12 Oct 2008

Four parties launch election campaigns

5:12 pm on 12 October 2008

The Labour, National, United Future and ACT parties all kicked off their official election campaigns in Auckland on Sunday afternoon.

Labour leader Helen Clark made economic management the campaign's centrepiece when she officially launched her party's bid for a fourth term in power.

Miss Clark unveiled plans for the Government to guarantee bank deposits in front of a crowd of around 1,000 at Auckland's Town Hall.

She says Labour is developing an economic stimulus package, in case conditions don't improve.

It would bring forward planned infrastructure spending and fund new building and construction projects.

The National Party also launched its election campaign in Auckland with leader John Key giving a personal guarantee to deliver on 11 key policies.
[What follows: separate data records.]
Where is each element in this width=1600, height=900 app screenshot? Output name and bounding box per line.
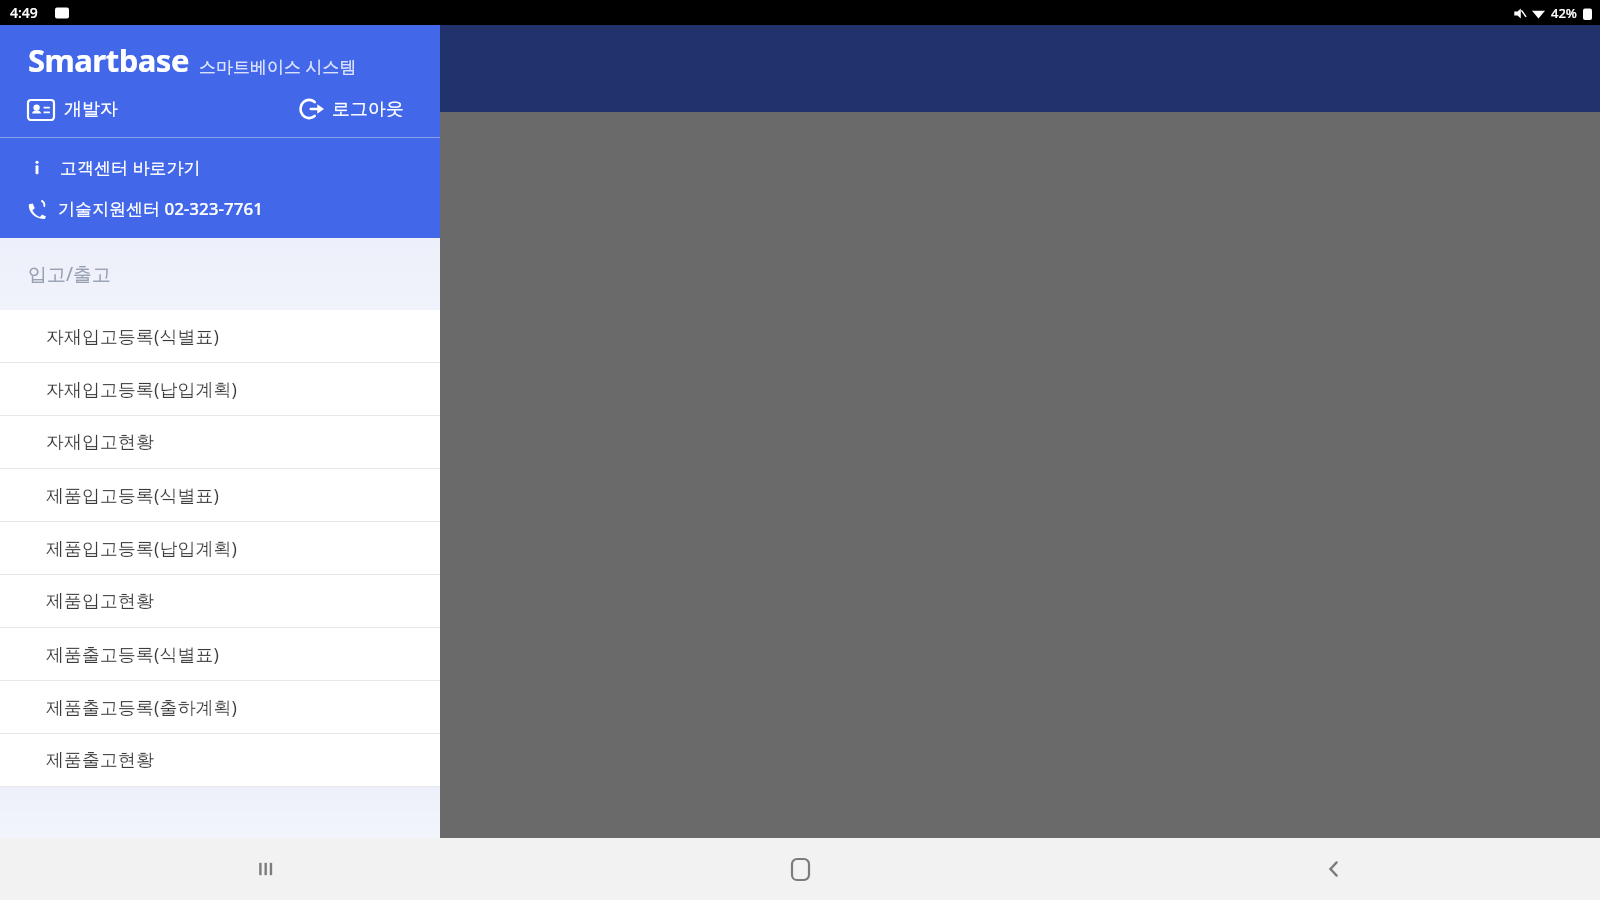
staticText: 입고/출고 <box>28 261 112 287</box>
staticText: 제품입고등록(식별표) <box>46 483 219 508</box>
button[interactable]: 자재입고현황 <box>0 416 440 469</box>
staticText: 4:49 <box>10 3 38 22</box>
staticText: 제품출고등록(출하계획) <box>46 695 237 720</box>
button[interactable]: 자재입고등록(납입계획) <box>0 363 440 416</box>
button[interactable]: 기술지원센터 02-323-7761 <box>0 195 440 222</box>
staticText: 자재입고등록(식별표) <box>46 324 219 349</box>
staticText: 스마트베이스 시스템 <box>199 55 357 78</box>
button[interactable]: 자재입고등록(식별표) <box>0 310 440 363</box>
staticText: 제품출고현황 <box>46 749 154 772</box>
staticText: 자재입고현황 <box>46 431 154 454</box>
staticText: 고객센터 바로가기 <box>60 156 201 179</box>
staticText: 개발자 <box>64 98 118 121</box>
button[interactable]: 제품출고현황 <box>0 734 440 787</box>
button[interactable]: Recent apps <box>0 838 534 900</box>
button[interactable]: Home <box>534 838 1067 900</box>
button[interactable]: 제품출고등록(출하계획) <box>0 681 440 734</box>
staticText: 42% <box>1551 4 1577 22</box>
staticText: Smartbase <box>28 39 189 81</box>
staticText: 제품입고등록(납입계획) <box>46 536 237 561</box>
button[interactable]: 입고/출고 <box>0 238 440 310</box>
button[interactable]: 개발자 <box>26 94 120 125</box>
button[interactable]: 제품입고현황 <box>0 575 440 628</box>
button[interactable]: 제품출고등록(식별표) <box>0 628 440 681</box>
button[interactable]: 제품입고등록(식별표) <box>0 469 440 522</box>
staticText: 로그아웃 <box>332 98 404 121</box>
staticText: 제품입고현황 <box>46 590 154 613</box>
button[interactable]: Back <box>1067 838 1600 900</box>
staticText: 제품출고등록(식별표) <box>46 642 219 667</box>
button[interactable]: 로그아웃 <box>298 93 406 125</box>
staticText: 기술지원센터 02-323-7761 <box>58 197 263 220</box>
staticText: 자재입고등록(납입계획) <box>46 377 237 402</box>
button[interactable]: 고객센터 바로가기 <box>0 154 440 181</box>
button[interactable]: 제품입고등록(납입계획) <box>0 522 440 575</box>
Mr Key addressed more than 1,000 party faithful at the Sky City Convention Centre.

He says National will deliver a card to every household in New Zealand over the next 10 days.

It'll outline already released policies including further tax cuts, increasing investment in infrastructure and capping the core public service.

Mr Key admits the card is similar to the Labour Party's pledge card but says it's been funded by National Party supporters, not the taxpayer.

The ACT party launched its campaign with leader Rodney Hide telling the faithful that his party's economic policies are the only way to help the country grow out of the current global turmoil.

Mr Hide told 400 supporters that households will feel the impact of a falling New Zealand dollar, and a difficult climate for banks to renew funding.

He says ACT's 20 point economic plan including cutting taxes and government spending is the recovery package that will see the country overtake its nearest neighbour.

The United Future Party launched its campaign with a policy to abolish all tertiary education fees.

Leader Peter Dunne says the party's campaign will focus on New Zealand families and maintaining their standard of living.

Its other main policy plank is voluntary income splitting for families with dependent children, for taxation purposes.